Nel pomeriggio di ieri, 9 maggio 2013, presso l’Assessorato all’Agricoltura della Regione Toscana si sono incontrati il Comune di Campiglia rappresentato dal Sindaco Rossana Soffritti e l’Assessore alle Attività produttive Paolo Pedroni, la Provincia di Livorno dall’Assessore all’Agricoltura Paolo Pacini, Italian Food da Pasquale Petti, la Flai Cgil da Michele Rossi e la Uil da Federico Mambrini allo scopo di affrontare nel merito le problematiche collegate all’azienda Italiana Food. Tali soggetti esprimono comunemente la preoccupazione derivante dalla situazione che è stata evidenziata e si danno l’obiettivo della permanenza dell’azienda nel Comune di Campiglia, permettendo così lo sviluppo dell’intera filiera ad essa collegata e le risposte occupazionali conseguenti.
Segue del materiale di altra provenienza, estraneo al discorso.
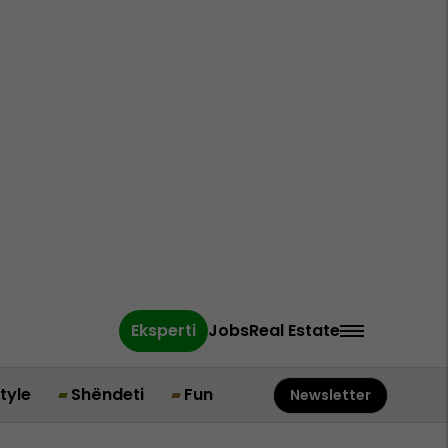
Eksperti
Jobs
Real Estate
style
Shëndeti
Fun
Newsletter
Confermando in tal modo i contenuti del protocollo a suo tempo sottoscritto fra l’azienda e le Istituzioni, le parti hanno indicato i comuni impegni di seguito elencati:
1. Ricerca di un rapporto con la grande distribuzione organizzata toscana tale da permettere un’ ulteriore valorizzazione del pomodoro di origine regionale.
2. Approfondimento con il sistema bancario toscano delle condizioni esistenti che permettano a Italian Food di rispondere alla esigenze di mercato.
3. Avvio del percorso che porti a collocare Italian Food all’interno del distretto del pomodoro area centro nord
4. Immediata richiesta di confronto con il ministero dell’economia che consenta di verificare la progettualità presentata dall’azienda nel settembre 2011 e giudicata ammissibile dal ministero stesso.
5. Confronto con i produttori e con le associazioni di loro rappresentanza allo scopo di condividere la situazione esistente e procedere per la campagna 2013 .
6. Costituzione di un tavolo tecnico per la valutazione delle problematiche connesse alla depurazione dell’acque.
E’ scaturito anche l’impegno a concordare un nuovo appuntamento da effettuare entro la fine del mese di maggio allo scopo di verificare i risultati dei percorsi avviati .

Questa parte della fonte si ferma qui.